Corridors where an Inmarsat satellite is calculated to have received the last ACARS signal from Malaysia Airlines Flight 370

As hypermodern people, we assume we’re tracked all of the time, even just as humans with smart-phones or other portable internet-connected devices. That’s partially true: as connected people we’re in a constant push and pull over our geographic data as every new app tries to slip a “[blank] would like to access your current location” past. Eventually, people just get worn down by the requests (I did, anyway) and resistance turns to the assumption that “they” have already accessed that geo-info somehow anyway, so let's just click "Allow."

Of course, all the Snowden-revealed NSA junk makes that assumption all the more palpable, though I can’t even remember what sort of geolocation is involve in metadata, if any. But, like quite possibly you, I just assume the worst, that someone somewhere can if they so choose register me, little old not-an-airplane me, as a blip on a screen, with my iPhone acting as my personal transponder, albeit boasting a whole lot more info than altitude and flight number. That’s not really how it works, of course, but what makes it tangible is that it’s how things could work without too much modification in the personal communication scheme. Or, rather, that's how things are set up to work.
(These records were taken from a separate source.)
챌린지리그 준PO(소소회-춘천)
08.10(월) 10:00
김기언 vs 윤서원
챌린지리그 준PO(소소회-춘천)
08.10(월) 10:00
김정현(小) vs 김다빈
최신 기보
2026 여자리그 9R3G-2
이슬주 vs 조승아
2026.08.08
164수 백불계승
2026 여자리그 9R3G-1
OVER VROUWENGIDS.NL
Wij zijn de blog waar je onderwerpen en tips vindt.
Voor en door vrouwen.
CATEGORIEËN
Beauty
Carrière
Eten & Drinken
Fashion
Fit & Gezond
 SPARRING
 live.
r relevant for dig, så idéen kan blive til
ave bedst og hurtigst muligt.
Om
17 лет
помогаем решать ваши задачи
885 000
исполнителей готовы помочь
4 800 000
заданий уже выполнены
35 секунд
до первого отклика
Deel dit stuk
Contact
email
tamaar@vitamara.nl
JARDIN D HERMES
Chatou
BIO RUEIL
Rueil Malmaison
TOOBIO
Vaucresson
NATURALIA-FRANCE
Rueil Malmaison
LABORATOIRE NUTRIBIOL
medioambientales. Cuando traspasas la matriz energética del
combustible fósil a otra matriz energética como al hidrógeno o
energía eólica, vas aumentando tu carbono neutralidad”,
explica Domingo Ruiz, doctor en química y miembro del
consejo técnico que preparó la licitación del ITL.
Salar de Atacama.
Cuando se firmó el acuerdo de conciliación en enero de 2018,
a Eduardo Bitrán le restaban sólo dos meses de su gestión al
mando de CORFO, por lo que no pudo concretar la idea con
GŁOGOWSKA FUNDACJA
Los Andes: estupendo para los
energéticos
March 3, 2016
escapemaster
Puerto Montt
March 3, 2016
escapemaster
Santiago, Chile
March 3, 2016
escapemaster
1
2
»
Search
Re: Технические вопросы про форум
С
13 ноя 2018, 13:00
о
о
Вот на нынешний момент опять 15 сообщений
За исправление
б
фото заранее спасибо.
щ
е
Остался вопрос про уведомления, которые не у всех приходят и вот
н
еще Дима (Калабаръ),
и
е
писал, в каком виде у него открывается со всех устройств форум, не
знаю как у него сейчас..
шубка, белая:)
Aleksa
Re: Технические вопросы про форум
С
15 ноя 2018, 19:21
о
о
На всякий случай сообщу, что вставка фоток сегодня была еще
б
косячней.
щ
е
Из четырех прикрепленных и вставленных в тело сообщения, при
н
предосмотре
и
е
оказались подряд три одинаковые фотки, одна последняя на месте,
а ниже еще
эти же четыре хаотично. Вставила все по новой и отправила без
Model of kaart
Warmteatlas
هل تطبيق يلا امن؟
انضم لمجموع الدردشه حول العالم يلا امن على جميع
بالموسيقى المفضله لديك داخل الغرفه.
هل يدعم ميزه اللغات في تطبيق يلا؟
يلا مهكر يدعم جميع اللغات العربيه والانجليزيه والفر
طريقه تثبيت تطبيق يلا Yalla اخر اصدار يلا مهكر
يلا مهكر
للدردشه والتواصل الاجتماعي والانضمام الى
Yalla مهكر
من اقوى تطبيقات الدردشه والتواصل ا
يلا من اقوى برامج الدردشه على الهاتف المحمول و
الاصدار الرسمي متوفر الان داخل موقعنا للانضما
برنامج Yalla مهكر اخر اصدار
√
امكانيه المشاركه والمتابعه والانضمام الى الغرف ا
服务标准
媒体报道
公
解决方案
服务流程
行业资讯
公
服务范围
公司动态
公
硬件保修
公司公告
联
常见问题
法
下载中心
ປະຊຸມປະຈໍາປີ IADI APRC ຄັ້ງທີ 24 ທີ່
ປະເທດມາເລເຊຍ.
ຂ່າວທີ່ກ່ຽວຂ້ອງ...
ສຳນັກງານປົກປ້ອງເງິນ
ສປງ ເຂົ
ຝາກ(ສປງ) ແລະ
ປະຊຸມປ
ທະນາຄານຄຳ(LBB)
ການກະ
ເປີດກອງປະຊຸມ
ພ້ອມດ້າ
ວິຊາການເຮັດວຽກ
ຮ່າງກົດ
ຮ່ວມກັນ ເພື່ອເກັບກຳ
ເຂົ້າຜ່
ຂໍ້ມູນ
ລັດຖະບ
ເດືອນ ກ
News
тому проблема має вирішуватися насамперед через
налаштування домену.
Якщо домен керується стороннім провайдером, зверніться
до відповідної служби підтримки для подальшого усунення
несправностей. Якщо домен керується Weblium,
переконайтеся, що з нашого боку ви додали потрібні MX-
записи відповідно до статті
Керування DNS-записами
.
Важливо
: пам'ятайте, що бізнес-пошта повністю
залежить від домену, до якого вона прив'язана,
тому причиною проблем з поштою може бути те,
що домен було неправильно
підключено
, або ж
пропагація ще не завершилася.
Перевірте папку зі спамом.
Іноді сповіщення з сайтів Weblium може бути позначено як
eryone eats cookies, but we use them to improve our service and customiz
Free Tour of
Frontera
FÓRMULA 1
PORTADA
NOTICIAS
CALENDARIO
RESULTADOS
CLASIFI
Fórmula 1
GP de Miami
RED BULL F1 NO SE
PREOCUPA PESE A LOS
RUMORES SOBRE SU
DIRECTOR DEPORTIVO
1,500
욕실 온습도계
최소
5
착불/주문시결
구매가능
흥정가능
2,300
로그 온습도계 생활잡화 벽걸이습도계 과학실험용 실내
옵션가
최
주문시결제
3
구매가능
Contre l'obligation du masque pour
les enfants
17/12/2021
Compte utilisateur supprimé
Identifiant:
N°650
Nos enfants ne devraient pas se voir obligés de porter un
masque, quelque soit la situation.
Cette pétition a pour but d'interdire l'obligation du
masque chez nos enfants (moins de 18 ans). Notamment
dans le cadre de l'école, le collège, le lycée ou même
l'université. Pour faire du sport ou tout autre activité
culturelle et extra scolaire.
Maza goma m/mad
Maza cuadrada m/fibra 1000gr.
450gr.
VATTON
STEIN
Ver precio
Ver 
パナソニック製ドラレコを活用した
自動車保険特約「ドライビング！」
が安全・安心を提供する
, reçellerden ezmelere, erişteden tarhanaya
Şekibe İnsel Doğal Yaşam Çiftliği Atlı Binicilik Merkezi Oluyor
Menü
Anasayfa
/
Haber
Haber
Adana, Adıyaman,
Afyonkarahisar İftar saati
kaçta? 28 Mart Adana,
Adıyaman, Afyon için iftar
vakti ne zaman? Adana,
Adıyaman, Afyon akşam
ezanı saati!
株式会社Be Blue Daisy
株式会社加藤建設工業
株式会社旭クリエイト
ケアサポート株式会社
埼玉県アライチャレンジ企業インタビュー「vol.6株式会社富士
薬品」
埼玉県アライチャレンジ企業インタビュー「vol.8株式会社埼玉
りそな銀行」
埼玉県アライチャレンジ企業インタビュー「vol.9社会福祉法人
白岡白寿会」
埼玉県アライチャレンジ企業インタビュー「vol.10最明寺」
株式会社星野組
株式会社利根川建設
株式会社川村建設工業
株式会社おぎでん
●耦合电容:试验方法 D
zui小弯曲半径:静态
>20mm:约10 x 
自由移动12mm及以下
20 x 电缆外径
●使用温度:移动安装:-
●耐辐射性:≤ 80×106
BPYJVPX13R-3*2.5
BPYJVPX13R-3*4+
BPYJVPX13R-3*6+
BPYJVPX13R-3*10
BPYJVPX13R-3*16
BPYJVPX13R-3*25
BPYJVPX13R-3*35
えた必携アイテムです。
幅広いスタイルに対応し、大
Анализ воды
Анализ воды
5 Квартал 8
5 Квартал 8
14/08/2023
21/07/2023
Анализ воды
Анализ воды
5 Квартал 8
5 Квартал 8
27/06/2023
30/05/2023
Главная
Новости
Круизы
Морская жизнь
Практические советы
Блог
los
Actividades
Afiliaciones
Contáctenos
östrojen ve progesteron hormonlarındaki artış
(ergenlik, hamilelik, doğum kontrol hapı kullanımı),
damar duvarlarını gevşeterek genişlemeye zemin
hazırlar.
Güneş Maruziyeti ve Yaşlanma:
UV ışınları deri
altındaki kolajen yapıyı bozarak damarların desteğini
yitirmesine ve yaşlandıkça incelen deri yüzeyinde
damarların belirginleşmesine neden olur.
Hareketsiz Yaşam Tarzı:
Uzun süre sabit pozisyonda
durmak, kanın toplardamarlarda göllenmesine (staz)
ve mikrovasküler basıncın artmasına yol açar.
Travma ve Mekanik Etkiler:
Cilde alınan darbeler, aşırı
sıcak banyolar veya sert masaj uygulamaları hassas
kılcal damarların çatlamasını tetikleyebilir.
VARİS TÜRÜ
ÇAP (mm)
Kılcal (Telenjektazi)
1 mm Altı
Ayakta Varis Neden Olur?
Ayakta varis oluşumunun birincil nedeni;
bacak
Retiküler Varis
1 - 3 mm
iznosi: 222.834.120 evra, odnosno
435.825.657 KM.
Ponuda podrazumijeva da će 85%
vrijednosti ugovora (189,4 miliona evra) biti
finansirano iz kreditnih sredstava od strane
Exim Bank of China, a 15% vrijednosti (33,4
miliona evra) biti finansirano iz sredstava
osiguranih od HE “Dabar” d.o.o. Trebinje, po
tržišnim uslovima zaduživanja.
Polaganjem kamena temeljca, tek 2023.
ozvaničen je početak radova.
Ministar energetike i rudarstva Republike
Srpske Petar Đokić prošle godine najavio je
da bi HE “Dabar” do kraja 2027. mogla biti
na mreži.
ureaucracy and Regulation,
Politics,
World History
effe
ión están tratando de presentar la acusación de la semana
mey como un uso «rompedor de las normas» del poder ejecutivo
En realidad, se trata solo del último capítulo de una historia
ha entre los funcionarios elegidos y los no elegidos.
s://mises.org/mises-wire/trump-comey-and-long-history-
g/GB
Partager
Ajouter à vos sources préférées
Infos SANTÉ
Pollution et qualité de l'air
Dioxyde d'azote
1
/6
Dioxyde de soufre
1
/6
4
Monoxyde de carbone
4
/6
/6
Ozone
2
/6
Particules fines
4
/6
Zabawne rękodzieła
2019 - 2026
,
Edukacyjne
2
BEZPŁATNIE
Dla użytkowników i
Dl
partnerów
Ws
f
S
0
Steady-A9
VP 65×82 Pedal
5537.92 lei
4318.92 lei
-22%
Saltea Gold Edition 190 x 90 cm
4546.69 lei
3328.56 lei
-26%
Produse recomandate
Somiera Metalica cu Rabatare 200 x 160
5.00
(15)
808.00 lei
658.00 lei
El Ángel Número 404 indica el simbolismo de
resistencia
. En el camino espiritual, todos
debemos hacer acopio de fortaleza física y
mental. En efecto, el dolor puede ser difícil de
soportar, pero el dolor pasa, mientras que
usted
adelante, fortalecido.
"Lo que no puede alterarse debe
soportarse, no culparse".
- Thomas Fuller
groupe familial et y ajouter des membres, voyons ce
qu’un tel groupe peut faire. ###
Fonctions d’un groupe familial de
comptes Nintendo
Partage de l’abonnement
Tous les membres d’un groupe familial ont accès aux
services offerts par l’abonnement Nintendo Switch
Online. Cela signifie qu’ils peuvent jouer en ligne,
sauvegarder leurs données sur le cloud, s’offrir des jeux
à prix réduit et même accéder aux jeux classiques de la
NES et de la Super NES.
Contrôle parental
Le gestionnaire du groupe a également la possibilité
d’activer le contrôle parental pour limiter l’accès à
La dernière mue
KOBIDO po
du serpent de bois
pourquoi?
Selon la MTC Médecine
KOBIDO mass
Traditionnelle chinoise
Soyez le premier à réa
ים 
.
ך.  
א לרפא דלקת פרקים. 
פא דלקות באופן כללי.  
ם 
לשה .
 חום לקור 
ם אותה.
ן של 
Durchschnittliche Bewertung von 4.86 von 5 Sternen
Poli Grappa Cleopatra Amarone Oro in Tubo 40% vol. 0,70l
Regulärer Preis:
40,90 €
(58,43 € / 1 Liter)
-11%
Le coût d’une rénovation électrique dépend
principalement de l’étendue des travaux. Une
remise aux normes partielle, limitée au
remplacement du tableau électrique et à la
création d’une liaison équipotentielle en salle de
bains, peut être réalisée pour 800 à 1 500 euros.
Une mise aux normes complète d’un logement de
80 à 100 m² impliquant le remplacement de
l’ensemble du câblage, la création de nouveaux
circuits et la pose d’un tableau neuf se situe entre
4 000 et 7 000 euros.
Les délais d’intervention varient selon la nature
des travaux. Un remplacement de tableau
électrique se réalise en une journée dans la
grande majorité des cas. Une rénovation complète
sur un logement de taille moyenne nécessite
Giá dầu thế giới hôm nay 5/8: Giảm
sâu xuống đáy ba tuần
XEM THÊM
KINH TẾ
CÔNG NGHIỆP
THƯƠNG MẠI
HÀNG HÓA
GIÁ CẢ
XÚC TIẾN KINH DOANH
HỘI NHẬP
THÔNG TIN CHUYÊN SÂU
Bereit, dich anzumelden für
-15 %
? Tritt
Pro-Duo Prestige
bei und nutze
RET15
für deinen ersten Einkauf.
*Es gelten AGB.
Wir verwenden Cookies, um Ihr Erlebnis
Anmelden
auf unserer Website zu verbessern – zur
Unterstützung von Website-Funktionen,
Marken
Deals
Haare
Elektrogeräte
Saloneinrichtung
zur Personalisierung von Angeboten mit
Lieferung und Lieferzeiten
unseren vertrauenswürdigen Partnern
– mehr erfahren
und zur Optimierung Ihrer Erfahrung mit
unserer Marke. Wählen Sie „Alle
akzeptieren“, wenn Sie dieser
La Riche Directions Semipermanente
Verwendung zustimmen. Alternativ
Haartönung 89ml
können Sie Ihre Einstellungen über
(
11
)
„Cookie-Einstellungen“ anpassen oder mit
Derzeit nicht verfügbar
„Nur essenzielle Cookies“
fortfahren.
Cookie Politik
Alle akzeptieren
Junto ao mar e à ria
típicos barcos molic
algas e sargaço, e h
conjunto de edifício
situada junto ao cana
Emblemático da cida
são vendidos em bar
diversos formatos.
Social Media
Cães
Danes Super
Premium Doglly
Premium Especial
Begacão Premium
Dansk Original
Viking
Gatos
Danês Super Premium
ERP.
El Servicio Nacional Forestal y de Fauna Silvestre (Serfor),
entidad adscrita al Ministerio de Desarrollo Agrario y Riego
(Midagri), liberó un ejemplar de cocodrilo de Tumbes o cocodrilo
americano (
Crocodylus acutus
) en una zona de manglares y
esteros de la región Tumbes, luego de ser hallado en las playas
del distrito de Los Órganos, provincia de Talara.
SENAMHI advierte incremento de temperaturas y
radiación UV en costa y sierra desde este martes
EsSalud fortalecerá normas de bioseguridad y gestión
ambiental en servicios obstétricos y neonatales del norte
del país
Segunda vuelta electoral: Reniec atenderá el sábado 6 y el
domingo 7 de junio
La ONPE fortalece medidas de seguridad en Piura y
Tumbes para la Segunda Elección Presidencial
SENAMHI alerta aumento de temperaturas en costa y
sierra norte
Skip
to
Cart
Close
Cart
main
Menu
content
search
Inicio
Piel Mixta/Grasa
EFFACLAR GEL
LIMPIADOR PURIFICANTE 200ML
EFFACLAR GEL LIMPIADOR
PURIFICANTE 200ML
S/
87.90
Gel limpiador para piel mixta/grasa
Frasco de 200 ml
But this kind of micro-tracking is still only possible at surprisingly small scales. Throw us out over the ocean and our personal communications junk goes dark, and quickly. It also goes dark in a lot of places just here in the US. I lived in one for a year a little ways back, in some mountains in Colorado. There’s a lot of darkness out there and here, some of it very close and some of it spread over incomprehensibly vast spaces. Meanwhile, connection remains the default mindstate for probably most people reading this, when, in reality, Earth just remains too big for it to be connected all of the time, to suck up all of that darkness into pings and pingbacks. That has to mean something for us as evolving techno-beings.

A bunch of environmental thinkers/philosphers all kind of said the same thing at once in the '60s/'70s about, essentially, dark spaces: we need them even if we never touch them. Ed Abbey said: "We need a refuge even though we may never need to set foot in it. We need the possibility of escape as surely as we need hope.” So, at the same time, we should all be a bit thankful that Earth remains capable of swallowing an airliner, and we should take note of scenes like this, where the connected world's thin filaments spanning the other, wild world blow apart and just how easy that is.